Recent letters have criticized House Bill 1113 as reducing citizen rights and industrial oversight; one characterized it as "the very antithesis of open, honest and transparent government."

A quick read of the bill can cause confusion, but when read as a whole with all other laws pertaining to hearings and ionizing radiation, HB 1113 does exactly the opposite of what the letter-writers assert.

HB 1113 maintains notification and hearing requirements, clarifies the opportunity for appeals and increases the penalties for violations of the law. The North Dakota Department of Health supports HB 1113's proposed changes, which update the 1960s-era law as follows:

■ Clarifies how permitting decisions made by the NDDoH can be appealed to an administrative or district court by the applicant.

■ Increases civil penalties $10,000 to $12,500 per day, per violation, for violations of the law, and lets the state pursue violations as a Class C felony.

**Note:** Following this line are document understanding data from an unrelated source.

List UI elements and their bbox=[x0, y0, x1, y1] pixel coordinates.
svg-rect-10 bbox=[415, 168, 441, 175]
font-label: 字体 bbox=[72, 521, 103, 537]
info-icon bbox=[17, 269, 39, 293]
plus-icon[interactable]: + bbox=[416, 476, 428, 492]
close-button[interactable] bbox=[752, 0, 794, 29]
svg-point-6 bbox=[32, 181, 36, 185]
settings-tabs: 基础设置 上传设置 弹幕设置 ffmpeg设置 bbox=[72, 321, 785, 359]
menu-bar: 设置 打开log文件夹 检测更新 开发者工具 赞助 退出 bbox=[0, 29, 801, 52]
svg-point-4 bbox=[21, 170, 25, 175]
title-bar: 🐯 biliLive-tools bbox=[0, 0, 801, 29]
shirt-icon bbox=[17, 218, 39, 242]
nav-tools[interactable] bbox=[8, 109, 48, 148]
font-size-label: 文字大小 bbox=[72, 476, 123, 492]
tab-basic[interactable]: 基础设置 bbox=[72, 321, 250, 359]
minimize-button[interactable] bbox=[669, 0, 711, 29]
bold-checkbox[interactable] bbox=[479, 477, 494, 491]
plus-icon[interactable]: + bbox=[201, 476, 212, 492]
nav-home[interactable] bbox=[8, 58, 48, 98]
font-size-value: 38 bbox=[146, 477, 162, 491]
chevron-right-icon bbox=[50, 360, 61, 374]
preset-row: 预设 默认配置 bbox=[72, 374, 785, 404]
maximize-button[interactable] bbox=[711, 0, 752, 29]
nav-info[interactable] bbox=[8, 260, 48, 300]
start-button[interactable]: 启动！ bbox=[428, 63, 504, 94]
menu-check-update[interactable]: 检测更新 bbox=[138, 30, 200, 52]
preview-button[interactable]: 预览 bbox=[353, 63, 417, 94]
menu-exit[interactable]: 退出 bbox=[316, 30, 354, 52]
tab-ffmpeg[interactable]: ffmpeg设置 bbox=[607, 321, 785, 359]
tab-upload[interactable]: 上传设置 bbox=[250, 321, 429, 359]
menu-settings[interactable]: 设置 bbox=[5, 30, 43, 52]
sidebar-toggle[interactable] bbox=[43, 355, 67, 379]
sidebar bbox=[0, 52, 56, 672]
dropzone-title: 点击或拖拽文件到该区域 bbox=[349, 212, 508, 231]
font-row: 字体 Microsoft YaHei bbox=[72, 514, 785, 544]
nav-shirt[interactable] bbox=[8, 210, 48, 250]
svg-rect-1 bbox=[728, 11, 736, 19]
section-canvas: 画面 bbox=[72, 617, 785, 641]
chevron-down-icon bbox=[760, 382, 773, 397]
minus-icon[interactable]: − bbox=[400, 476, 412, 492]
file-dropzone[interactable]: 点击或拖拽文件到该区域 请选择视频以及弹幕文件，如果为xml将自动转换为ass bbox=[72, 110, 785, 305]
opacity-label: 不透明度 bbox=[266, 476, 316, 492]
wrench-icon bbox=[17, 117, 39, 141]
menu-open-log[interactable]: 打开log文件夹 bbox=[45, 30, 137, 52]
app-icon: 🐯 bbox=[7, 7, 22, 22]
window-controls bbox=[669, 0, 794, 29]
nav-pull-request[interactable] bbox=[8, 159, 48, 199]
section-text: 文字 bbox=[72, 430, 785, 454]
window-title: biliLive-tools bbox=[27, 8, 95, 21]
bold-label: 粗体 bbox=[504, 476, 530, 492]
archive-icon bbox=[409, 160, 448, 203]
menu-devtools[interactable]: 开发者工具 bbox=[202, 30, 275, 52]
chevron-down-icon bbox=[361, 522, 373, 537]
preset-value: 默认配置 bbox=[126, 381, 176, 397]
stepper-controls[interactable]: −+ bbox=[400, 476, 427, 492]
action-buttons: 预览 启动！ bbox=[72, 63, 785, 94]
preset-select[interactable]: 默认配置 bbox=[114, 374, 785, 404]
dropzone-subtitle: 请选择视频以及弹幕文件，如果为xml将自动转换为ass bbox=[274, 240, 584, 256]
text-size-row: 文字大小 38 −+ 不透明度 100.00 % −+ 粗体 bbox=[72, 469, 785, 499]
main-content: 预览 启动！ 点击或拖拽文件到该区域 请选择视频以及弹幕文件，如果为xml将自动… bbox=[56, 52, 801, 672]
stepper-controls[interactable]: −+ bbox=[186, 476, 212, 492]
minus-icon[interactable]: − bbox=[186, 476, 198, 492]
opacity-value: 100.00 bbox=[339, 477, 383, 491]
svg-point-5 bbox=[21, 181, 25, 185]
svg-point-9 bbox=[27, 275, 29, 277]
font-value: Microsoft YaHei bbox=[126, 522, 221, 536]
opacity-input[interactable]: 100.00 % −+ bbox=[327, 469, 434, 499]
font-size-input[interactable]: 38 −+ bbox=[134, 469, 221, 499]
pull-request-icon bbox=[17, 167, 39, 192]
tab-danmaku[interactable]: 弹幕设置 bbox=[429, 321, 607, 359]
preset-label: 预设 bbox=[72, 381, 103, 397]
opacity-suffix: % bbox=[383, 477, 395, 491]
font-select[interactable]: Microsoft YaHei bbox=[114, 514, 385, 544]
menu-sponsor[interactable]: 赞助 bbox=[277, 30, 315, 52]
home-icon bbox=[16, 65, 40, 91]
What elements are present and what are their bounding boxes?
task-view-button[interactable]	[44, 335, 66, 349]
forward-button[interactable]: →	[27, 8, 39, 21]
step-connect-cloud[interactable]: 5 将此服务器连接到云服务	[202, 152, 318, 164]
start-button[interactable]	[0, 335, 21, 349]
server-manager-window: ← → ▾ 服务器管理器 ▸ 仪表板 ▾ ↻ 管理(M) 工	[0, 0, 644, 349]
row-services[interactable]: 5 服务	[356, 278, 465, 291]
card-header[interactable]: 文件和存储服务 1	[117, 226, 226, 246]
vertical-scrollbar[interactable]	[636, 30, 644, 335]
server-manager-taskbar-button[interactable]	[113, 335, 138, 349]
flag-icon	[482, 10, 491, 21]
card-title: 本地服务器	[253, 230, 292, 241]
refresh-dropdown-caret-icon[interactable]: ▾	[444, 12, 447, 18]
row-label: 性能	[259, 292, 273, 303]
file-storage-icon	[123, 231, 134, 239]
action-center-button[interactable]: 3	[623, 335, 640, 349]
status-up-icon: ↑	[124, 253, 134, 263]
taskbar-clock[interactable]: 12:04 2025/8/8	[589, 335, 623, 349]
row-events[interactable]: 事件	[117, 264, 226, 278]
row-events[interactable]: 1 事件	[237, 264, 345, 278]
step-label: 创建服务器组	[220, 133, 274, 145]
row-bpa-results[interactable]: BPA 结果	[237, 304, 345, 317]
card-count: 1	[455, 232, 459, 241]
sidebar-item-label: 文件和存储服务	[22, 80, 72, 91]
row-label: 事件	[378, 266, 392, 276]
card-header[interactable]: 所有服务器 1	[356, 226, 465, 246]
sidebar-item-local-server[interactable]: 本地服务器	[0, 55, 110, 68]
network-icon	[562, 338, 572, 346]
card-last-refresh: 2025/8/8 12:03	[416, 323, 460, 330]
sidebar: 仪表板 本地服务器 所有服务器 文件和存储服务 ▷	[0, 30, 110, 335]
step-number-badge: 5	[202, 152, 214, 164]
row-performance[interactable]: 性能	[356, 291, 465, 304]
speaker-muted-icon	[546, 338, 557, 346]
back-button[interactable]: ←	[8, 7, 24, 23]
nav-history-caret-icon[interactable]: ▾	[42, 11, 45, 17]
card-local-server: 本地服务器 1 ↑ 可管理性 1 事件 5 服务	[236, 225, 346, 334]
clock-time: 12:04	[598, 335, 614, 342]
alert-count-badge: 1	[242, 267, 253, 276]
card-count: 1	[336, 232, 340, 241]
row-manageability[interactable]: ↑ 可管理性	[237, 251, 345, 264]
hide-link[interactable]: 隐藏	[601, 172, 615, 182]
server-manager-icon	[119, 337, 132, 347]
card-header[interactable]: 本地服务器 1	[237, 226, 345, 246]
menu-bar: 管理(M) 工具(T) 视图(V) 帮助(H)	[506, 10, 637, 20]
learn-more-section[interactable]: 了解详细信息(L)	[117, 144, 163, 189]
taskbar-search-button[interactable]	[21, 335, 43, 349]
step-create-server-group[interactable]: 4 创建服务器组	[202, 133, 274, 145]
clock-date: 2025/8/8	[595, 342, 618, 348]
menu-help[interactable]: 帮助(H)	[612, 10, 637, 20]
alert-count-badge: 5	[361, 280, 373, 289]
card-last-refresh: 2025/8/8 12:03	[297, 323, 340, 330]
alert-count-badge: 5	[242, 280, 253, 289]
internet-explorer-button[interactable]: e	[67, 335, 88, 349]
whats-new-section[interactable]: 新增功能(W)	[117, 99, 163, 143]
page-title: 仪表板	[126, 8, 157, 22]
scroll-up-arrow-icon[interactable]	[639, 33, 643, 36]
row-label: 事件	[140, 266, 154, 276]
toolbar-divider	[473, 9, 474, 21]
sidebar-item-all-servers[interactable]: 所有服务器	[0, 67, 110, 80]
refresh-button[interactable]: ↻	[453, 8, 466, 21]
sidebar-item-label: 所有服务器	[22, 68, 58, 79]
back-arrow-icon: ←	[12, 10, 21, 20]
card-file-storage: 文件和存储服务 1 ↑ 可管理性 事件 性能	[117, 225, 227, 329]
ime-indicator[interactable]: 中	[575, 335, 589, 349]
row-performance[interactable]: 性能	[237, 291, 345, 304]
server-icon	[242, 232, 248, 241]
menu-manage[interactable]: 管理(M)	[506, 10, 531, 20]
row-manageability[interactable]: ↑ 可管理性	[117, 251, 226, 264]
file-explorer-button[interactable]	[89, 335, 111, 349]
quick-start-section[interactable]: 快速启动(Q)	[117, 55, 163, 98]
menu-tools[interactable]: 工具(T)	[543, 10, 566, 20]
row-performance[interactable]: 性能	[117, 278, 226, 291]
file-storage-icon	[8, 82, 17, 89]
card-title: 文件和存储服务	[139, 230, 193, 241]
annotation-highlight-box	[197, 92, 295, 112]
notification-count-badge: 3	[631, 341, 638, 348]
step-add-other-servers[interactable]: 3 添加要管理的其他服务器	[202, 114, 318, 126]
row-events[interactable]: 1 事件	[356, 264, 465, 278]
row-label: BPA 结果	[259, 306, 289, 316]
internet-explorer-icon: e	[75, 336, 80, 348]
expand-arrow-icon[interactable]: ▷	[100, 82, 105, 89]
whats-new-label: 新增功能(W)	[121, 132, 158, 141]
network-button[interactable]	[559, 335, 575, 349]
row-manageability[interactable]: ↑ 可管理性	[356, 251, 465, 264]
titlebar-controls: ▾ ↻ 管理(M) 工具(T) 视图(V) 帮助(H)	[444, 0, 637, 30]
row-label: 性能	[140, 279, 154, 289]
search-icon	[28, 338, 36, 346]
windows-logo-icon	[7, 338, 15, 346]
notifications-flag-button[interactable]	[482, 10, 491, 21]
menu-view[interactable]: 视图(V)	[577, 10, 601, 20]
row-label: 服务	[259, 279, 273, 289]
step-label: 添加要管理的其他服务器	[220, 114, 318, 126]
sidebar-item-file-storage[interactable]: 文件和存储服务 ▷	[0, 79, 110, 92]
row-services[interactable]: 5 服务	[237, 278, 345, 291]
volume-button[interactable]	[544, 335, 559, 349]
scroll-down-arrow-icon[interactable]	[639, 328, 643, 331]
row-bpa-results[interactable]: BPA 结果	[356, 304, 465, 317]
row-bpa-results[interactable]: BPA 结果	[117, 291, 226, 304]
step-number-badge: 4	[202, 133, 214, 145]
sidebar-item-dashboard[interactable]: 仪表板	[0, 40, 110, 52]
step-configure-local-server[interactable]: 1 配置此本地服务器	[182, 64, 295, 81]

There are no felony provisions in the current law.

■ Maintains the public participation process requiring adequate notice and opportunity for comment. It does not allow the department to "ask for public comment only when it wants to," as one letter-writer asserted.

■ Declares that all applicant records and data are open records under state law unless they are otherwise protected by federal confidentiality laws. Currently, companies may request that their records remain confidential even if no other federal protections apply. And rather than make "virtually any information about radioactive materials and radioactive waste in North Dakota confidential," the amendment makes all records open unless exempt or confidential under federal or state law.

HB 1113, if passed, will provide greater transparency and enhance oversight of the sources of ionizing radiation.